[jamessb]

But the correct statement is "no more than" not "at least".

Consider a right-angled triangle with base length d and height 550, corresponding to transmission from a base-station to a satellite. The hypotenuse has length sqrt(d^2 + 550^2), so the difference in length between the hypotenuse and base is sqrt(d^2 + 550^2) - d.

This has a maximum of 550 when d=0 (i.e., shooting straight up), and decreases as d increases: https://www.wolframalpha.com/input/?i=plot+sqrt%28d%5E2+%2B+...

Alternatively, consider the triangle inequality: the sum of the lengths of any two sides must be greater than or equal to the length of the remaining side. This directly implies that the difference in length between the hypotenuse and base is less than or equal the height [base + height >= hypotenuse implies height >= hypotenuse - base].

[sliken]

Er, no, "the difference in length between the hypotenuse and base is sqrt(d^2 + 550^2) - d".

The hypotenuse is cos(angle)*base.

If you think about it at a minute if a sat is 500 miles up directly overhead that's the closest it ever will be, as it flies off the hypotenuse gets longer, not shorter.

So ideally you bounce off a sat overhead, (distance of 1100), any single hop will be longer, and to get across an ocean you'll likely need more than one hop.

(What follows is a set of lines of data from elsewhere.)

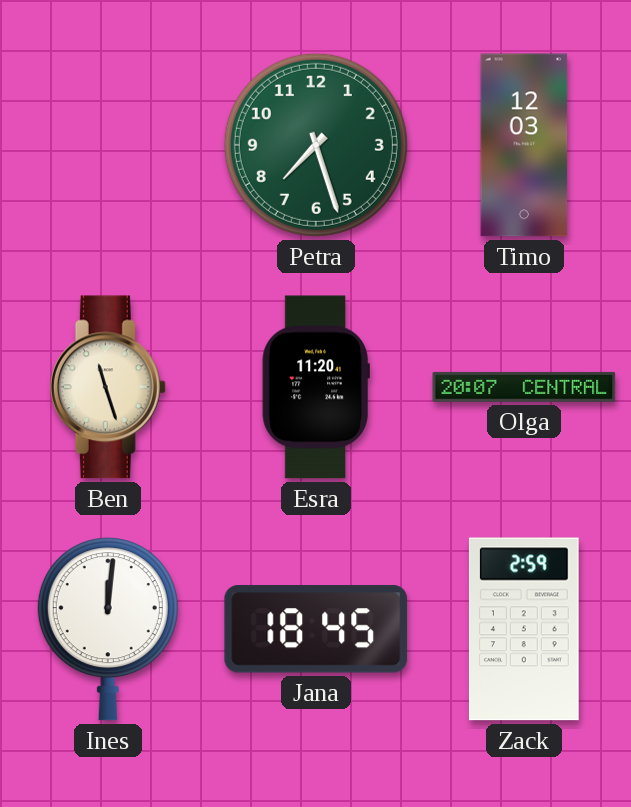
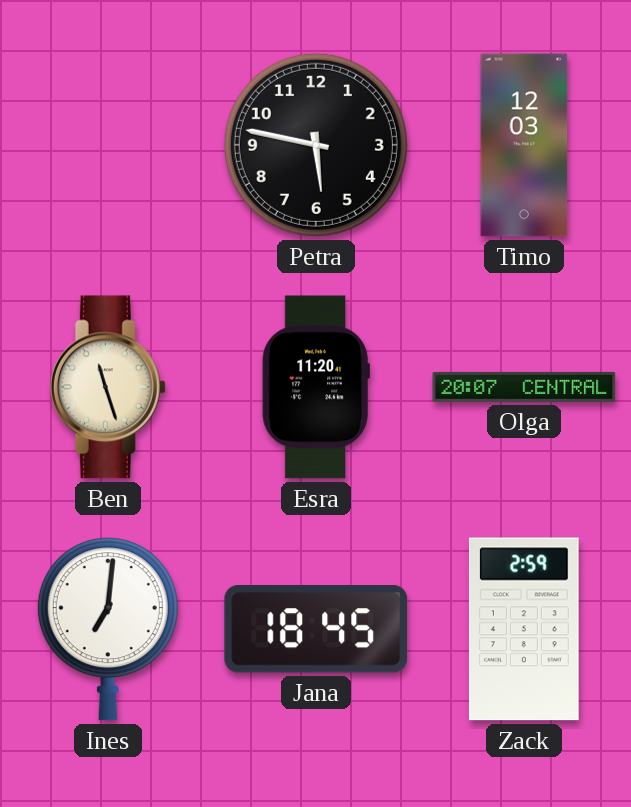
Petra: 7:27 -> 5:47
Petra dial: green -> black
Ines: 12:01 -> 7:01
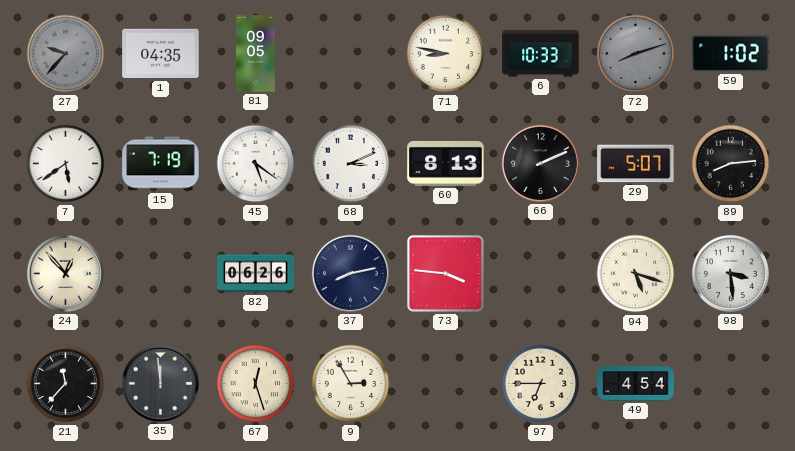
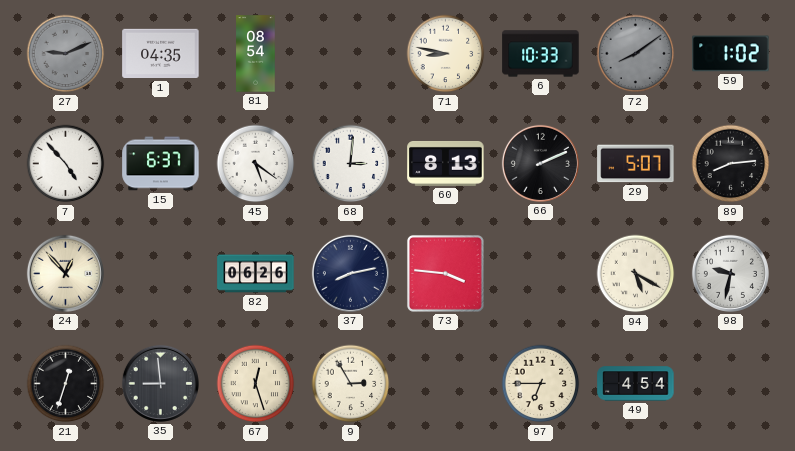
27: 9:37 -> 9:11
81: 09:05 -> 08:54
72: 8:12 -> 8:09
7: 5:39 -> 4:53
15: 7:19 -> 6:37
68: 3:11 -> 3:01
94: 5:18 -> 5:20
98: 3:29 -> 9:32
21: 11:37 -> 12:33
35: 11:59 -> 8:59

Basically the sin(beam path) will will never be less than 550 and the length of the beam will never be less than 550.

[jamessb]

~~D'oh - yes, that formula is true only if the triangle is right-angled, which is true for only a single base length.~~

Edit: Actually, this is always true: we are considering a right-angled triangle where the base is the horizontal distance from the ground station to point under the satellite, the vertical part is the 550 miles between the point under the satellite and the satellite, and the hypotenuse is the line joining the satellite and ground station.

> if a sat is 500 miles up directly overhead that's the closest it ever will be, as it flies off the hypotenuse gets longer

Yes: as the horizontal distance d increases, then the length of the hypotenuse (sqrt(d^2 + 550^2)) increases.

However, the difference between this and the horizontal distance (sqrt(d^2 + 550^2) - d) decreases.

-----------------------------------------------

If the angle from the horizontal to the line between the satellite and base-station is theta, then:

sin(theta) = 550/hypotenuse => hypotenuse = 550/sin(theta)

tan(theta) = 550/base-length => base-length = 550/tan(theta)

difference in length = 550/sin(theta) - 550/tan(theta)

[which simplifies to 550 tan(theta/2)]

We are interested in angles between 0 degrees (horizontal - corresponding to the limiting case of infinite horizontal distance between the satellite and base station) and 90 degrees or pi/2 radians (straight up): https://www.wolframalpha.com/input/?i=plot+550%2Fsin%28x%29+...

This is always between 0 and 550. The triangle inequality holds: for a single hop from base-station to satellite, the increase in length is never more than 550.

But as you point out, there may also be multiple hops.

> So ideally you bounce off a sat overhead, (distance of 1100),

This is the shortest total ground-satellite-ground distance, but as you cover 0 horizontal distance it is the worst case: the difference between the ground-satellite-ground distance and the length of the direct ground-ground line is maximised.

[imoverclocked]

Are all base stations directly underneath a satellite?

I think this is an over-simplification if we are chasing pedantics; There are cases where it will be more and others less so the slightly more precise wording might actually be "about 1100km."

To the larger picture: it seems we often lose that order of length on the ground due to existing network topologies and geographical limitations.

[jamessb]

Yes, this is an oversimplification: the original statement seemed to be based on getting a fact about trigonometry backwards, and I was just trying to resolve the underlying confusion.